Probabilistic graphical models represent joint probability distributions compactly using graph structure where nodes are variables and edges encode conditional independence. This enables efficient representation and inference when the joint distribution would be exponentially large; directed acyclic graphs represent Bayesian networks while undirected graphs represent Markov random fields.
Consider a medical diagnosis system with 50 binary symptoms and 20 possible diseases. The full joint probability distribution over all 70 variables would require storing 2^70 entries — more than a billion billion values. Yet most symptoms are conditionally independent given the underlying disease: once you know the patient has the flu, whether they have a runny nose tells you nothing new about whether they also have a fever. Probabilistic graphical models (PGMs) exploit exactly this kind of conditional independence structure to represent joint distributions compactly. Instead of enumerating every possible combination, a PGM encodes which variables directly influence which others, and the joint distribution factorizes into a product of small local functions.
You already know the most important type of PGM from your study of Bayesian networks. A directed graphical model (Bayesian network) uses a directed acyclic graph where each node stores a conditional probability table given only its parents. The joint distribution factorizes as the product of these local conditionals: P(X₁, X₂, ..., Xₙ) = ∏ P(Xᵢ | Parents(Xᵢ)). If each variable has at most k parents and takes d values, storage drops from d^n to n·d^(k+1) — an exponential savings. The graph structure also encodes conditional independence: a variable is conditionally independent of all non-descendants given its parents, which you can read directly from the topology using d-separation.
The second major family is undirected graphical models (Markov random fields), where edges have no direction and the distribution factorizes over cliques — fully connected subsets of nodes.

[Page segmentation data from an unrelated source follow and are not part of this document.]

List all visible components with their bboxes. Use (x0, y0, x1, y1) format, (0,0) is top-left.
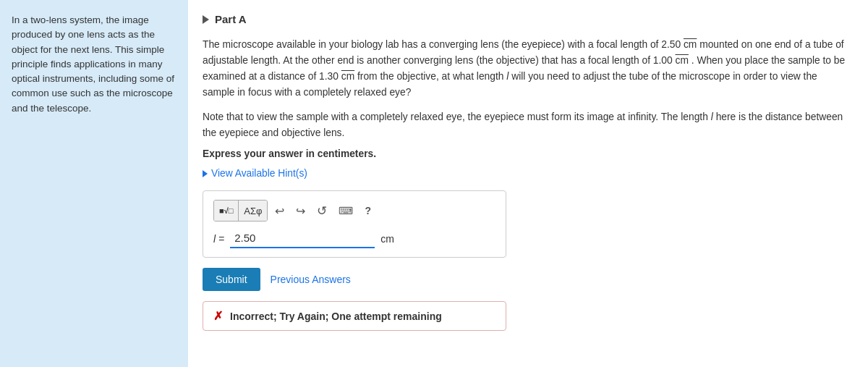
answer-box: ■√□ ΑΣφ ↩ ↪ ↺ ⌨ ? l = cm (203, 190, 506, 258)
reset-btn[interactable]: ↺ (312, 201, 331, 221)
part-label: Part A (215, 13, 247, 25)
input-row: l = cm (213, 229, 495, 248)
express-answer-text: Express your answer in centimeters. (203, 148, 848, 159)
hint-triangle-icon (203, 170, 208, 177)
incorrect-message: Incorrect; Try Again; One attempt remain… (230, 311, 442, 322)
bottom-row: Submit Previous Answers (203, 268, 848, 291)
help-btn[interactable]: ? (360, 203, 375, 219)
unit-label: cm (380, 233, 394, 245)
submit-button[interactable]: Submit (203, 268, 260, 291)
greek-btn[interactable]: ΑΣφ (239, 201, 267, 221)
hint-link-label: View Available Hint(s) (211, 168, 307, 179)
previous-answers-link[interactable]: Previous Answers (271, 274, 351, 285)
left-panel-text: In a two-lens system, the image produced… (12, 13, 176, 116)
hint-link[interactable]: View Available Hint(s) (203, 168, 848, 179)
incorrect-feedback-box: ✗ Incorrect; Try Again; One attempt rema… (203, 301, 506, 331)
toolbar-group-formula: ■√□ ΑΣφ (213, 200, 268, 222)
redo-btn[interactable]: ↪ (292, 202, 310, 220)
undo-btn[interactable]: ↩ (271, 202, 289, 220)
formula-btn[interactable]: ■√□ (214, 201, 239, 221)
collapse-triangle-icon[interactable] (203, 15, 209, 24)
toolbar: ■√□ ΑΣφ ↩ ↪ ↺ ⌨ ? (213, 200, 495, 222)
keyboard-btn[interactable]: ⌨ (334, 203, 357, 219)
answer-input[interactable] (230, 229, 375, 248)
right-panel: Part A The microscope available in your … (188, 0, 868, 367)
incorrect-icon: ✗ (213, 309, 223, 323)
part-header: Part A (203, 13, 848, 25)
note-paragraph: Note that to view the sample with a comp… (203, 109, 848, 141)
question-paragraph1: The microscope available in your biology… (203, 37, 848, 101)
input-label: l = (213, 233, 224, 245)
left-panel: In a two-lens system, the image produced… (0, 0, 188, 367)
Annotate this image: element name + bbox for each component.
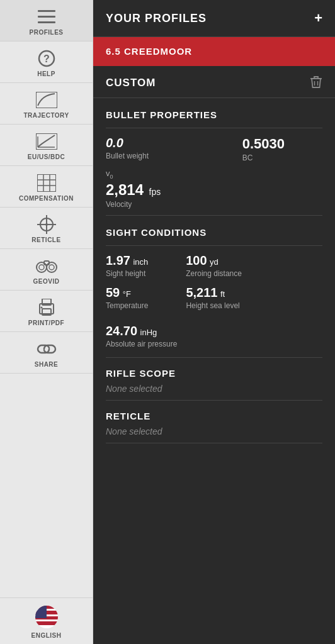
- sidebar-label-help: HELP: [37, 70, 55, 77]
- add-profile-button[interactable]: +: [314, 11, 322, 25]
- sight-height-value-container: 1.97 inch: [106, 253, 148, 268]
- sidebar-item-compensation[interactable]: COMPENSATION: [0, 166, 93, 208]
- language-label: ENGLISH: [31, 632, 62, 639]
- bc-item: 0.5030 BC: [242, 136, 285, 162]
- bullet-weight-item: 0.0 Bullet weight: [106, 136, 149, 162]
- sidebar-item-reticle[interactable]: RETICLE: [0, 208, 93, 249]
- sidebar-label-trajectory: TRAJECTORY: [23, 112, 69, 119]
- menu-icon: [35, 8, 58, 26]
- bullet-weight-value: 0.0: [106, 136, 149, 150]
- content-body: BULLET PROPERTIES 0.0 Bullet weight 0.50…: [93, 98, 335, 443]
- velocity-value-container: 2,814 fps: [106, 181, 322, 199]
- svg-point-24: [40, 307, 42, 309]
- sidebar-item-share[interactable]: SHARE: [0, 332, 93, 374]
- svg-rect-1: [38, 16, 55, 18]
- bullet-properties-header: BULLET PROPERTIES: [106, 98, 322, 128]
- rifle-scope-value: None selected: [106, 384, 322, 394]
- profile-bar[interactable]: 6.5 CREEDMOOR: [93, 37, 335, 66]
- temperature-value-container: 59 °F: [106, 286, 148, 300]
- trajectory-icon: [35, 91, 58, 109]
- svg-point-19: [39, 265, 44, 270]
- rifle-scope-title: RIFLE SCOPE: [106, 368, 322, 379]
- svg-rect-7: [37, 174, 56, 192]
- svg-point-16: [37, 262, 47, 272]
- grid-icon: [35, 174, 58, 192]
- svg-point-17: [47, 262, 57, 272]
- temperature-height-row: 59 °F Temperature 5,211 ft Height sea le…: [106, 278, 322, 316]
- svg-text:?: ?: [43, 53, 50, 64]
- air-pressure-label: Absolute air pressure: [106, 340, 322, 348]
- sight-conditions-header: SIGHT CONDITIONS: [106, 216, 322, 246]
- svg-rect-2: [38, 21, 55, 23]
- sidebar-label-geovid: GEOVID: [33, 278, 60, 285]
- language-section[interactable]: ENGLISH: [0, 597, 93, 644]
- profile-name: 6.5 CREEDMOOR: [106, 46, 192, 57]
- main-content: YOUR PROFILES + 6.5 CREEDMOOR CUSTOM BUL…: [93, 0, 335, 644]
- air-pressure-row: 24.70 inHg Absolute air pressure: [106, 316, 322, 358]
- sidebar-item-help[interactable]: ? HELP: [0, 42, 93, 83]
- velocity-row: v0 2,814 fps Velocity: [106, 162, 322, 209]
- eu-us-bdc-icon: [35, 132, 58, 151]
- sidebar-item-geovid[interactable]: GEOVID: [0, 249, 93, 291]
- sidebar-item-trajectory[interactable]: TRAJECTORY: [0, 83, 93, 125]
- sight-height-zeroing-row: 1.97 inch Sight height 100 yd Zeroing di…: [106, 246, 322, 278]
- velocity-label: Velocity: [106, 200, 322, 209]
- svg-point-15: [45, 223, 48, 226]
- profile-section-header: CUSTOM: [93, 66, 335, 98]
- delete-profile-button[interactable]: [310, 75, 322, 91]
- temperature-label: Temperature: [106, 301, 148, 310]
- velocity-value: 2,814: [106, 181, 144, 198]
- header-title: YOUR PROFILES: [106, 12, 207, 25]
- zeroing-distance-label: Zeroing distance: [186, 269, 242, 278]
- sidebar-label-compensation: COMPENSATION: [19, 195, 74, 202]
- reticle-value: None selected: [106, 426, 322, 436]
- reticle-title: RETICLE: [106, 411, 322, 421]
- bullet-weight-label: Bullet weight: [106, 152, 149, 160]
- sidebar-item-print-pdf[interactable]: PRINT/PDF: [0, 291, 93, 332]
- bullet-weight-bc-row: 0.0 Bullet weight 0.5030 BC: [106, 128, 322, 162]
- sidebar-label-profiles: PROFILES: [29, 29, 63, 36]
- rifle-scope-section[interactable]: RIFLE SCOPE None selected: [106, 358, 322, 401]
- height-sea-item: 5,211 ft Height sea level: [186, 286, 239, 310]
- sidebar: PROFILES ? HELP TRAJECTORY: [0, 0, 93, 644]
- temperature-item: 59 °F Temperature: [106, 286, 148, 310]
- sidebar-label-print-pdf: PRINT/PDF: [28, 319, 64, 326]
- bc-label: BC: [242, 153, 285, 162]
- crosshair-icon: [35, 215, 58, 234]
- flag-icon: [35, 606, 58, 628]
- sidebar-label-eu-us-bdc: EU/US/BDC: [28, 153, 65, 160]
- sidebar-label-share: SHARE: [35, 361, 59, 368]
- sight-height-item: 1.97 inch Sight height: [106, 253, 148, 278]
- velocity-unit: fps: [149, 187, 161, 197]
- header: YOUR PROFILES +: [93, 0, 335, 37]
- height-sea-value-container: 5,211 ft: [186, 286, 239, 300]
- v0-v-text: v0: [106, 169, 113, 178]
- height-sea-label: Height sea level: [186, 301, 239, 310]
- svg-point-20: [49, 265, 54, 270]
- air-pressure-value-container: 24.70 inHg: [106, 324, 322, 338]
- sidebar-label-reticle: RETICLE: [31, 236, 60, 243]
- sidebar-item-eu-us-bdc[interactable]: EU/US/BDC: [0, 125, 93, 166]
- profile-section-title: CUSTOM: [106, 77, 156, 89]
- bc-value: 0.5030: [242, 136, 285, 152]
- sidebar-item-profiles[interactable]: PROFILES: [0, 0, 93, 42]
- print-icon: [35, 298, 58, 317]
- v0-label: v0: [106, 169, 322, 180]
- binoculars-icon: [35, 257, 58, 275]
- svg-rect-0: [38, 10, 55, 12]
- zeroing-distance-value-container: 100 yd: [186, 253, 242, 268]
- sight-height-label: Sight height: [106, 269, 148, 278]
- link-icon: [35, 340, 58, 358]
- reticle-section[interactable]: RETICLE None selected: [106, 401, 322, 443]
- question-icon: ?: [35, 49, 58, 68]
- zeroing-distance-item: 100 yd Zeroing distance: [186, 253, 242, 278]
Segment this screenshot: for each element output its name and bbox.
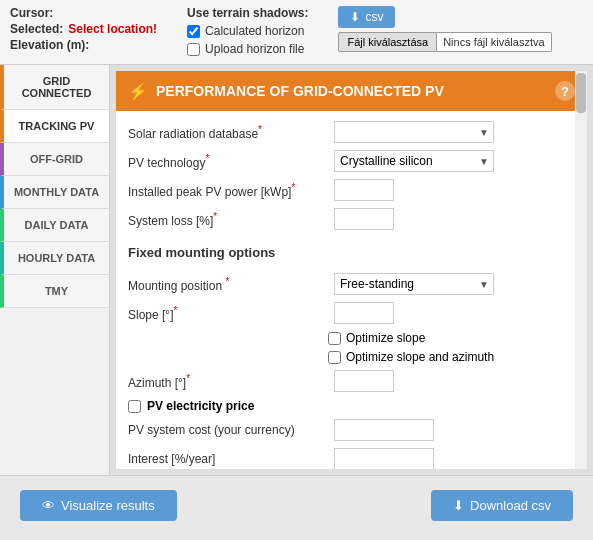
installed-peak-input[interactable]: 1 [334,179,394,201]
azimuth-row: Azimuth [°]* 0 [128,370,575,392]
content-area: ⚡ PERFORMANCE OF GRID-CONNECTED PV ? Sol… [115,70,588,470]
pv-system-cost-label: PV system cost (your currency) [128,423,328,437]
azimuth-input[interactable]: 0 [334,370,394,392]
calc-horizon-label: Calculated horizon [205,24,304,38]
optimize-slope-row: Optimize slope [328,331,575,345]
pv-system-cost-row: PV system cost (your currency) [128,419,575,441]
solar-radiation-label: Solar radiation database* [128,124,328,141]
interest-label: Interest [%/year] [128,452,328,466]
optimize-slope-azimuth-label: Optimize slope and azimuth [346,350,494,364]
visualize-label: Visualize results [61,498,155,513]
panel-icon: ⚡ [128,82,148,101]
selected-label: Selected: [10,22,63,36]
pv-technology-select-wrapper: Crystalline silicon CIS CdTe Other ▼ [334,150,494,172]
sidebar-item-tracking-pv[interactable]: TRACKING PV [0,110,109,143]
pv-electricity-price-checkbox[interactable] [128,400,141,413]
mounting-position-row: Mounting position * Free-standing Buildi… [128,273,575,295]
solar-radiation-select[interactable] [334,121,494,143]
file-choose-button[interactable]: Fájl kiválasztása [338,32,437,52]
pv-system-cost-input[interactable] [334,419,434,441]
fixed-mounting-header-row: Fixed mounting options [128,237,575,266]
pv-technology-select[interactable]: Crystalline silicon CIS CdTe Other [334,150,494,172]
elevation-label: Elevation (m): [10,38,89,52]
installed-peak-row: Installed peak PV power [kWp]* 1 [128,179,575,201]
mounting-position-label: Mounting position * [128,276,328,293]
bottom-bar: 👁 Visualize results ⬇ Download csv [0,475,593,535]
csv-download-button[interactable]: ⬇ csv [338,6,395,28]
optimize-section: Optimize slope Optimize slope and azimut… [328,331,575,364]
sidebar-item-tmy[interactable]: TMY [0,275,109,308]
sidebar-item-monthly-data[interactable]: MONTHLY DATA [0,176,109,209]
use-terrain-label: Use terrain shadows: [187,6,308,20]
top-bar: Cursor: Selected: Select location! Eleva… [0,0,593,65]
solar-radiation-select-wrapper: ▼ [334,121,494,143]
upload-horizon-label: Upload horizon file [205,42,304,56]
sidebar-item-off-grid[interactable]: OFF-GRID [0,143,109,176]
system-loss-input[interactable]: 14 [334,208,394,230]
slope-row: Slope [°]* 35 [128,302,575,324]
download-csv-icon: ⬇ [453,498,464,513]
form-section: Solar radiation database* ▼ PV technolog… [116,111,587,470]
eye-icon: 👁 [42,498,55,513]
download-csv-button[interactable]: ⬇ Download csv [431,490,573,521]
visualize-results-button[interactable]: 👁 Visualize results [20,490,177,521]
interest-row: Interest [%/year] [128,448,575,470]
calc-horizon-checkbox[interactable] [187,25,200,38]
help-icon[interactable]: ? [555,81,575,101]
optimize-slope-azimuth-checkbox[interactable] [328,351,341,364]
pv-technology-row: PV technology* Crystalline silicon CIS C… [128,150,575,172]
slope-label: Slope [°]* [128,305,328,322]
slope-input[interactable]: 35 [334,302,394,324]
file-section: ⬇ csv Fájl kiválasztása Nincs fájl kivál… [338,6,551,52]
pv-electricity-price-label: PV electricity price [147,399,254,413]
download-label: Download csv [470,498,551,513]
file-name-display: Nincs fájl kiválasztva [437,32,551,52]
azimuth-label: Azimuth [°]* [128,373,328,390]
panel-header: ⚡ PERFORMANCE OF GRID-CONNECTED PV ? [116,71,587,111]
mounting-position-select[interactable]: Free-standing Building integrated [334,273,494,295]
optimize-slope-label: Optimize slope [346,331,425,345]
interest-input[interactable] [334,448,434,470]
panel-title: PERFORMANCE OF GRID-CONNECTED PV [156,83,444,99]
scrollbar[interactable] [575,71,587,469]
cursor-label: Cursor: [10,6,53,20]
fixed-mounting-title: Fixed mounting options [128,245,275,260]
file-upload-row: Fájl kiválasztása Nincs fájl kiválasztva [338,32,551,52]
terrain-shadows-section: Use terrain shadows: Calculated horizon … [187,6,308,56]
optimize-slope-azimuth-row: Optimize slope and azimuth [328,350,575,364]
csv-button-label: csv [365,10,383,24]
mounting-position-select-wrapper: Free-standing Building integrated ▼ [334,273,494,295]
system-loss-label: System loss [%]* [128,211,328,228]
select-location-link[interactable]: Select location! [68,22,157,36]
system-loss-row: System loss [%]* 14 [128,208,575,230]
sidebar: GRID CONNECTED TRACKING PV OFF-GRID MONT… [0,65,110,475]
scrollbar-thumb[interactable] [576,73,586,113]
cursor-section: Cursor: Selected: Select location! Eleva… [10,6,157,52]
upload-horizon-checkbox[interactable] [187,43,200,56]
sidebar-item-grid-connected[interactable]: GRID CONNECTED [0,65,109,110]
optimize-slope-checkbox[interactable] [328,332,341,345]
installed-peak-label: Installed peak PV power [kWp]* [128,182,328,199]
pv-electricity-price-row: PV electricity price [128,399,575,413]
sidebar-item-daily-data[interactable]: DAILY DATA [0,209,109,242]
sidebar-item-hourly-data[interactable]: HOURLY DATA [0,242,109,275]
download-icon: ⬇ [350,10,360,24]
solar-radiation-row: Solar radiation database* ▼ [128,121,575,143]
main-content: GRID CONNECTED TRACKING PV OFF-GRID MONT… [0,65,593,475]
pv-technology-label: PV technology* [128,153,328,170]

Each clique has a potential function (a non-negative function of the clique's variables), and the joint distribution is proportional to the product of all clique potentials. Unlike Bayesian networks, the potentials are not probabilities and the distribution requires a normalization constant (the partition function). Undirected models naturally express symmetric relationships — pixels in an image influencing their neighbors, or atoms in a molecule affecting nearby atoms — where there is no natural causal direction.
The power of the PGM framework is that once you express a problem as a graph, generic algorithms handle inference and learning regardless of the specific domain. Inference — computing the probability of some variables given observed evidence — uses algorithms like variable elimination, belief propagation, or sampling methods that exploit the graph structure to avoid brute-force summation. The graph tells these algorithms the order in which to combine information, turning an intractable computation into a tractable one. This unifying framework connects Bayesian networks, Markov random fields, hidden Markov models, and many other probabilistic models under a single theoretical roof, where the graph structure is the key that makes reasoning practical.